A current copy of the Child Abuse Prevention Handbook (available through the Crime Prevention Center of the Office of the Attorney General) or some similar general treatise on the subject (e.g., Slayer of the Soul: Child Sexual Abuse and the Catholic Church, by Stephen J. Rossetti, Twenty Third Publications, P.O. Box 180, Mystic, CT 06355, Phone: 860-536-2611 or 1-800-572-0788) should be required reading for all staff covered by the laws referenced above, as well as other staff members and volunteers.

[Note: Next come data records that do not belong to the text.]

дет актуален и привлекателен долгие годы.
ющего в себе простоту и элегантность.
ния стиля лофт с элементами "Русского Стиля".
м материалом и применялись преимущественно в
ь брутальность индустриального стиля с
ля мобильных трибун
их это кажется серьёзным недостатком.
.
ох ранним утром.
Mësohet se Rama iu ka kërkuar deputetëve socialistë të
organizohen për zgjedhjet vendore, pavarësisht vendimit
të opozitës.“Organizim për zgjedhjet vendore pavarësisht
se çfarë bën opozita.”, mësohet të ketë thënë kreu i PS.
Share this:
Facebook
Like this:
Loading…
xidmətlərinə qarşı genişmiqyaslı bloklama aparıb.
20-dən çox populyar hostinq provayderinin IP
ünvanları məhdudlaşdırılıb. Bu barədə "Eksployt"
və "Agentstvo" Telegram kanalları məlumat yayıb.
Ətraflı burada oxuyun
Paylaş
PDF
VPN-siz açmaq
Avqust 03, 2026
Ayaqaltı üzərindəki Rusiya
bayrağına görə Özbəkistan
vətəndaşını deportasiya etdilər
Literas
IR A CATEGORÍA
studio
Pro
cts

INDEPENDENT FACT FINDING COMMITTEE #
- Because of the unique physical, psychological, and moral dimensions involved in claims of abuse of minors, there is a particular need to do everything possible to avoid even the perception in the minds of alleged victims, their families, the Christian faithful, and the public at large that the investigative response to a complaint is anything less than thorough and objective. For this reason, if the suspected abuse involves alleged genital contact between an adult employed by or otherwise involved in the ministry of the Church and a minor, an independent Fact Finding Committee shall be appointed by the Archbishop to investigate such charges.

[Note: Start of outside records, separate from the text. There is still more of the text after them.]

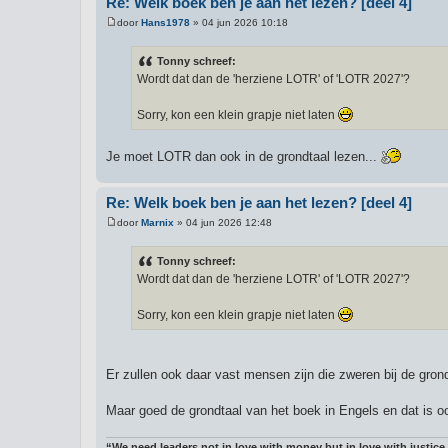
Re: Welk boek ben je aan het lezen? [deel 4]
door
Hans1978
»
04 jun 2026 10:18
B
e
r
Tonny schreef:
i
Wordt dat dan de 'herziene LOTR' of 'LOTR 2027'?
c
h
t
Sorry, kon een klein grapje niet laten
Je moet LOTR dan ook in de grondtaal lezen...
Re: Welk boek ben je aan het lezen? [deel 4]
door
Marnix
»
04 jun 2026 12:48
B
e
r
Tonny schreef:
i
Wordt dat dan de 'herziene LOTR' of 'LOTR 2027'?
c
h
t
Sorry, kon een klein grapje niet laten
Er zullen ook daar vast mensen zijn die zweren bij de gron
Maar goed de grondtaal van het boek in Engels en dat is oo
“We need leaders not in love with money but in love with justice.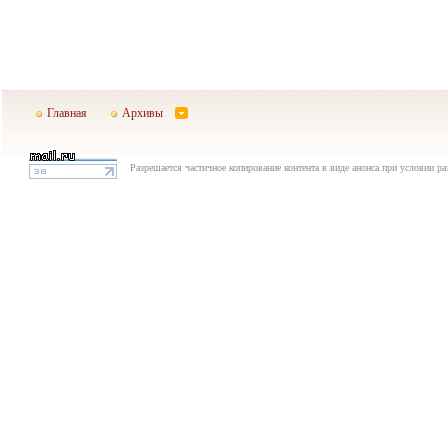
Главная
Архивы
Разрешается частичное копирование контента в виде анонса при условии р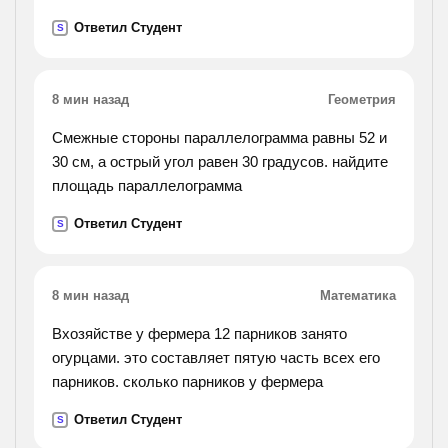
известно что свойств владеть правой рукой
Ответил Студент
S
доминантный признак, а левша рецессивный
признак.).
8 мин назад
Геометрия
Смежные стороны параллелограмма равны 52 и
30 см, а острый угол равен 30 градусов. найдите
площадь параллелограмма
Ответил Студент
S
8 мин назад
Математика
Вхозяйстве у фермера 12 парников занято
огурцами. это составляет пятую часть всех его
парников. сколько парников у фермера
Ответил Студент
S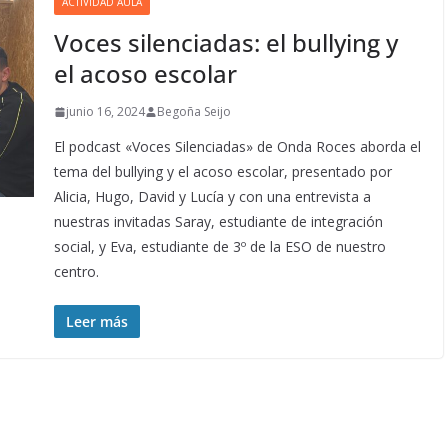
ACTIVIDAD AULA
Voces silenciadas: el bullying y
el acoso escolar
junio 16, 2024
Begoña Seijo
El podcast «Voces Silenciadas» de Onda Roces aborda el
tema del bullying y el acoso escolar, presentado por
Alicia, Hugo, David y Lucía y con una entrevista a
nuestras invitadas Saray, estudiante de integración
social, y Eva, estudiante de 3º de la ESO de nuestro
centro.
Leer más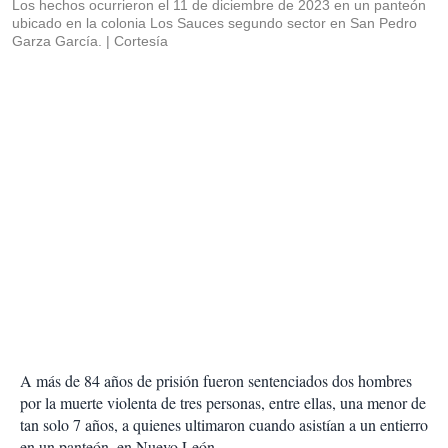
Los hechos ocurrieron el 11 de diciembre de 2023 en un panteón
ubicado en la colonia Los Sauces segundo sector en San Pedro
Garza García.
Cortesía
A más de 84 años de prisión fueron sentenciados dos hombres
por la muerte violenta de tres personas, entre ellas, una menor de
tan solo 7 años, a quienes ultimaron cuando asistían a un entierro
en un panteón, en Nuevo León.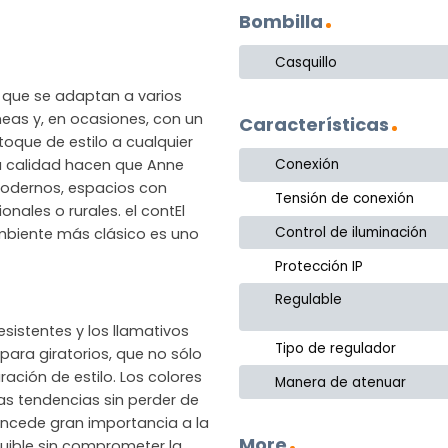
Bombilla
Casquillo
s que se adaptan a varios
eas y, en ocasiones, con un
Características
oque de estilo a cualquier
lta calidad hacen que Anne
Conexión
modernos, espacios con
Tensión de conexión
nales o rurales. el contEl
Control de iluminación
mbiente más clásico es uno
Protección IP
Regulable
sistentes y los llamativos
Tipo de regulador
para giratorios, que no sólo
ción de estilo. Los colores
Manera de atenuar
mas tendencias sin perder de
concede gran importancia a la
More
uible sin comprometer la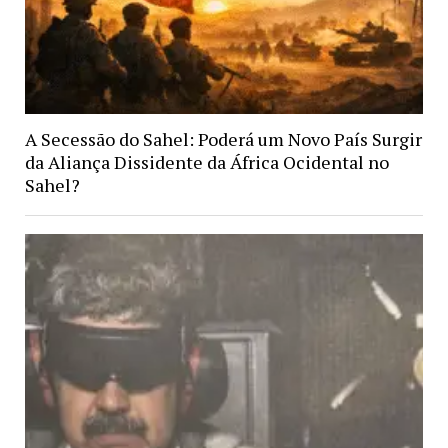
A Secessão do Sahel: Poderá um Novo País Surgir
da Aliança Dissidente da África Ocidental no
Sahel?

- While Archdiocesan personnel may, upon request, provide technical assistance to the Fact Finding Committee from time to time, such personnel shall not serve on the Committee. The Committee itself will be made up of persons not directly associated with the Archdiocese who have investigative skills that can be applied to the examination of allegations of sexual misconduct involving minors. Depending on the nature of the case, the Committee may include individuals with backgrounds in psychology, psychiatry, social work, nursing, licensed marriage and family counseling, medical doctors, lawyers (e.g., retired judges, prosecutors, public defenders), or retired police or other forensic investigators, if their assistance would benefit the particular investigation being undertaken. In view of the fact that some members might not be readily available when a crisis arises, the particular Fact Finding Committee used in a given circumstance will be chosen from a pool of qualified individuals willing to volunteer their time.

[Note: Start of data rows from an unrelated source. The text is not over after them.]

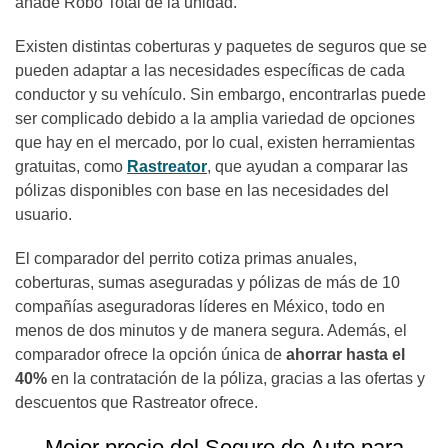
añade Robo Total de la unidad.
Existen distintas coberturas y paquetes de seguros que se
pueden adaptar a las necesidades específicas de cada
conductor y su vehículo. Sin embargo, encontrarlas puede
ser complicado debido a la amplia variedad de opciones
que hay en el mercado, por lo cual, existen herramientas
gratuitas, como
Rastreator
, que ayudan a comparar las
pólizas disponibles con base en las necesidades del
usuario.
El comparador del perrito cotiza primas anuales,
coberturas, sumas aseguradas y pólizas de más de 10
compañías aseguradoras líderes en México, todo en
menos de dos minutos y de manera segura. Además, el
comparador ofrece la opción única de
ahorrar hasta el
40%
en la contratación de la póliza, gracias a las ofertas y
descuentos que Rastreator ofrece.
Mejor precio del Seguro de Auto para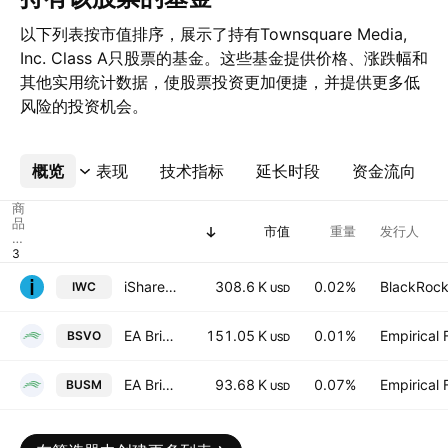
以下列表按市值排序，展示了持有Townsquare Media,
Inc. Class A只股票的基金。这些基金提供价格、涨跌幅和
其他实用统计数据，使股票投资更加便捷，并提供更多低
风险的投资机会。
概览
更多
表现
技术指标
延长时段
资金流向
商
品
市值
重量
发行人
代
码
iShares Micro-Cap ETF
308.6 K
0.02%
BlackRock,
IWC
USD
EA Bridgeway Omni Small-Cap Value ETF
151.05 K
0.01%
Empirical
BSVO
USD
EA Bridgeway Ultra-Small Company Market ETF
93.68 K
0.07%
Empirical
BUSM
USD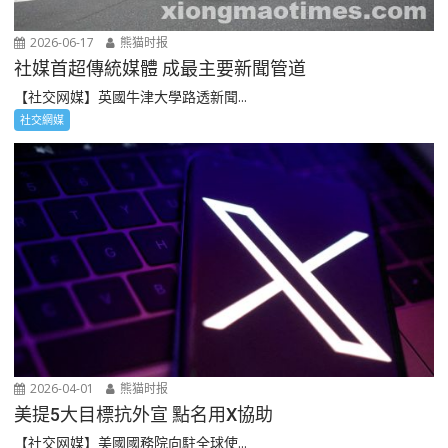
2026-06-17
熊猫时报
社媒首超傳統媒體 成最主要新聞管道
【社交网媒】英國牛津大學路透新聞...
社交網媒
2026-04-01
熊猫时报
美提5大目標抗外宣 點名用X協助
【社交网媒】美國國務院向駐全球使...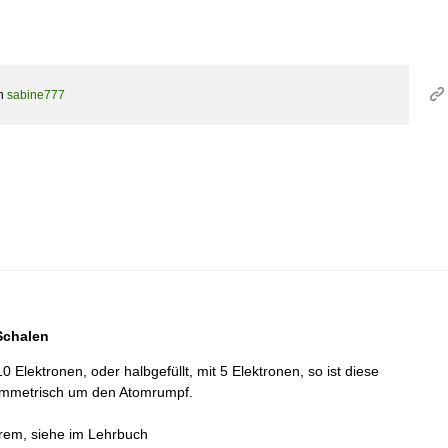
n
sabine777
Schalen
10 Elektronen, oder halbgefüllt, mit 5 Elektronen, so ist diese
symmetrisch um den Atomrumpf.
rem, siehe im Lehrbuch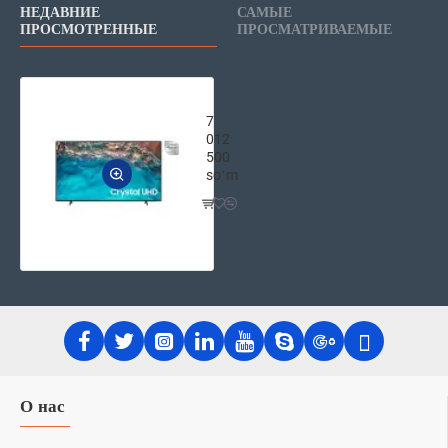
НЕДАВНИЕ
САМЫЕ
ПРОСМОТРЕННЫЕ
ПРОСМАТРИВАЕМЫЕ
Телевизор Samsung 50" BU8000 Cry
7
012
500
soʻm
О нас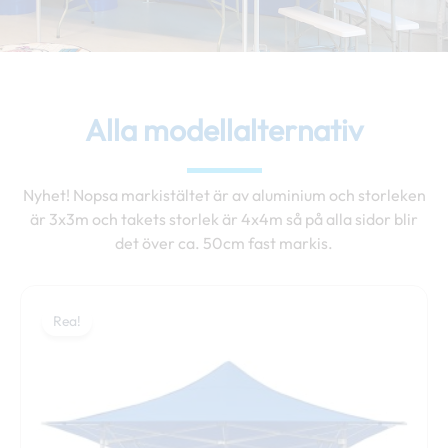
Alla modellalternativ
Nyhet! Nopsa markistältet är av aluminium och storleken
är 3x3m och takets storlek är 4x4m så på alla sidor blir
det över ca. 50cm fast markis.
Det
Det
Den
ursprungliga
nuvarande
Rea!
här
priset
priset
produkten
var:
är:
har
1157,00 €.
889,00 €.
flera
varianter.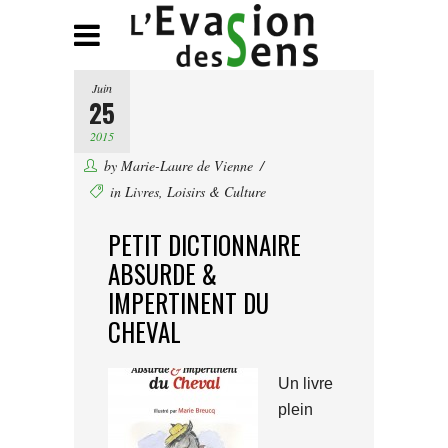
Juin
25
2015
by
Marie-Laure de Vienne
in
Livres
,
Loisirs & Culture
PETIT DICTIONNAIRE
ABSURDE &
IMPERTINENT DU
CHEVAL
Un livre
plein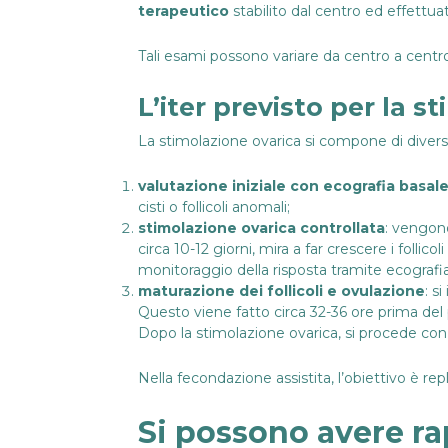
terapeutico
stabilito dal centro ed effettua
Tali esami possono variare da centro a centr
L’iter previsto per la s
La stimolazione ovarica si compone di diver
valutazione iniziale con ecografia basal
cisti o follicoli anomali;
stimolazione ovarica controllata
: vengono
circa 10-12 giorni, mira a far crescere i fol
monitoraggio della risposta tramite ecografia
maturazione dei follicoli e ovulazione
: s
Questo viene fatto circa 32-36 ore prima del p
Dopo la stimolazione ovarica, si procede con 
Nella fecondazione assistita, l’obiettivo è rep
Si possono avere ra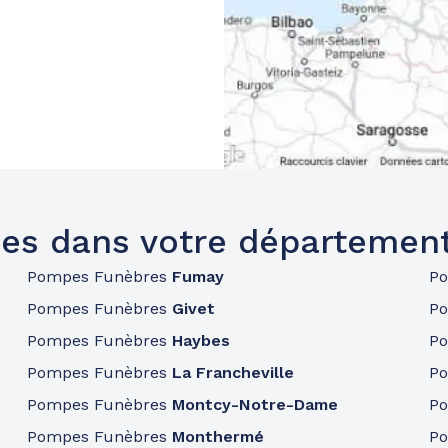
es dans votre départemen
Pompes Funèbres
Fumay
P
Pompes Funèbres
Givet
P
Pompes Funèbres
Haybes
P
Pompes Funèbres
La Francheville
P
Pompes Funèbres
Montcy-Notre-Dame
P
Pompes Funèbres
Monthermé
P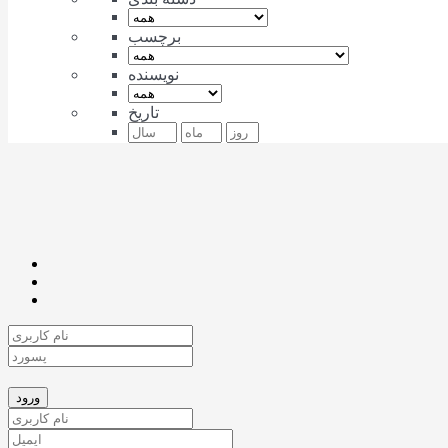
برچسب
نویسنده
تاریخ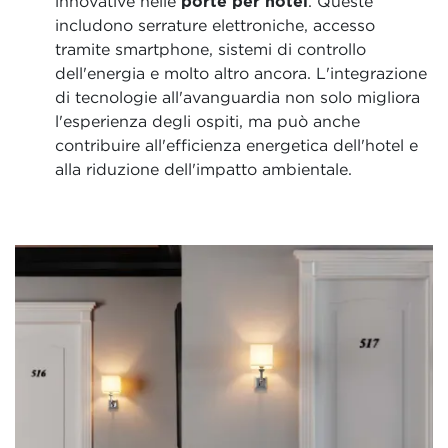
innovative nelle
porte per hotel
. Queste
includono serrature elettroniche, accesso
tramite smartphone, sistemi di controllo
dell'energia e molto altro ancora. L'integrazione
di tecnologie all'avanguardia non solo migliora
l'esperienza degli ospiti, ma può anche
contribuire all'efficienza energetica dell'hotel e
alla riduzione dell'impatto ambientale.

- This Committee will work independently and may assign one or more of its members to serve as the primary investigator. Such investigators shall report back to the entire Committee which will determine whether further investigation is necessary. Upon conclusion of its work, the sole responsibility of the Fact Finding Committee is to present to the Archbishop or his delegate its findings of fact concerning the allegation that has been investigated.
A FINAL NOTE #
The Gospel message calls for pastoral concern for both the alleged victim and the alleged perpetrator when investigating and handling allegations of child abuse. This pastoral concern may dictate the need for the Church to respond to the alleged victim in particularly unique ways (e.g., offering spiritual and/or psychological counseling), but this pastoral concern should not be mistaken as an admission of responsibility or legal liability. These policies and procedures have not been prepared to serve as a precise legal yardstick by which third parties are to measure conduct, but rather as a visible sign of the Archdiocese’s genuine moral commitment to serve as responsible stewards of Christ’s Church. In extraordinary circumstances, the Archbishop may determine that it is necessary to modify the specific procedures set forth herein consistent with the provisions of canon and civil law.